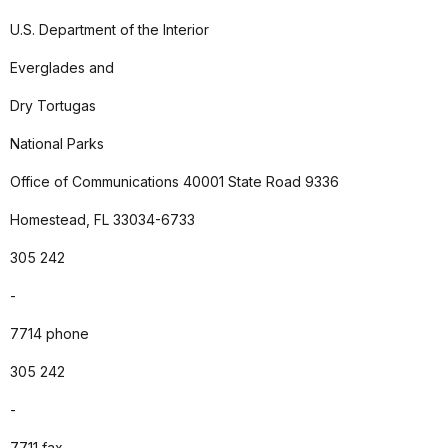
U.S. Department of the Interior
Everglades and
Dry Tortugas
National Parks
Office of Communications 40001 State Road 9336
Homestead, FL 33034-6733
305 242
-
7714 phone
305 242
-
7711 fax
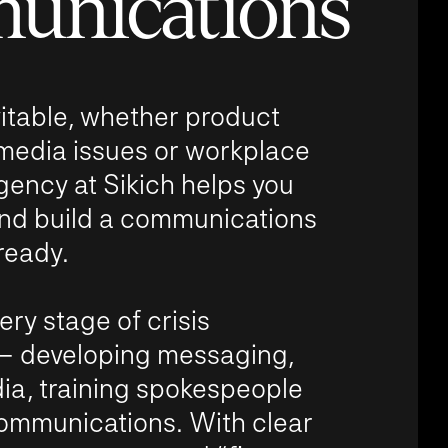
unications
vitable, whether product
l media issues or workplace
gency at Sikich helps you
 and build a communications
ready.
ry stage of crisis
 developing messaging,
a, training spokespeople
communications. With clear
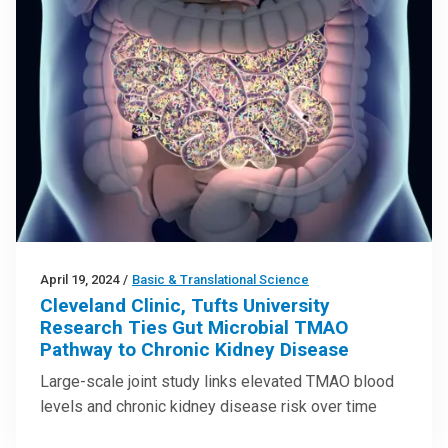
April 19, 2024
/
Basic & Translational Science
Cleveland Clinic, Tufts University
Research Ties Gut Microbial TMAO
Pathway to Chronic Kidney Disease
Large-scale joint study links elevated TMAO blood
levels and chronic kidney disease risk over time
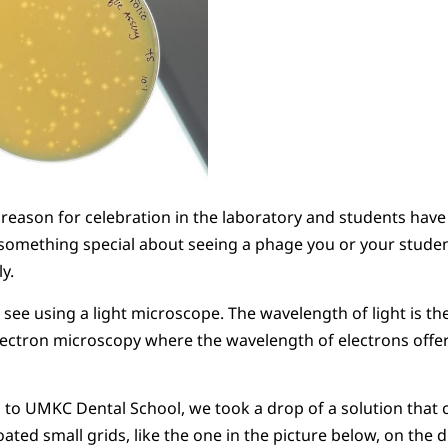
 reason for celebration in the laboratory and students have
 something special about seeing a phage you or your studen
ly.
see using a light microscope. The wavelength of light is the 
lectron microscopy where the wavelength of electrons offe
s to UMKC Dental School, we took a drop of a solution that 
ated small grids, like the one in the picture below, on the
---
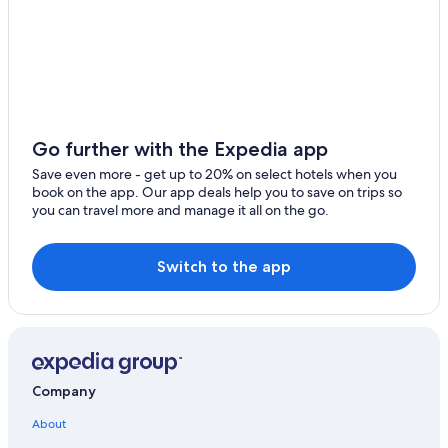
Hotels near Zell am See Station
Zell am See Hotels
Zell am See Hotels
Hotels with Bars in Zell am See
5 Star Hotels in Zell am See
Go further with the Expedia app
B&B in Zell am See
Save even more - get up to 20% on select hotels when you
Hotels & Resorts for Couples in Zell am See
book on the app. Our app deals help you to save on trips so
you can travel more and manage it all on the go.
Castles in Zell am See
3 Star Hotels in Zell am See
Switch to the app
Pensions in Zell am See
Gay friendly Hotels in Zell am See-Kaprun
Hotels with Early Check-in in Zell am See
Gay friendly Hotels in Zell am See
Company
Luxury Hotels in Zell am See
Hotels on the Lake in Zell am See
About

What you will do:
Your copy should hold the lines from the one with "U.S. Department of the Interior" up to and including the one with "ated small grids, like", exactly as in the data above, and no pictures.

Worked solution:
U.S. Department of the Interior
Everglades and
Dry Tortugas
National Parks
Office of Communications 40001 State Road 9336
Homestead, FL 33034-6733
305 242
-
7714 phone
305 242
-
7711 fax
unications
vitable, whether product
l media issues or workplace
gency at Sikich helps you
 and build a communications
ready.
ry stage of crisis
 developing messaging,
a, training spokespeople
communications. With clear
April 19, 2024
/
Basic & Translational Science
Cleveland Clinic, Tufts University
Research Ties Gut Microbial TMAO
Pathway to Chronic Kidney Disease
Large-scale joint study links elevated TMAO blood
levels and chronic kidney disease risk over time
 reason for celebration in the laboratory and students have
 something special about seeing a phage you or your studen
ly.
see using a light microscope. The wavelength of light is the 
lectron microscopy where the wavelength of electrons offe
s to UMKC Dental School, we took a drop of a solution that 
ated small grids, like the one in the picture below, on the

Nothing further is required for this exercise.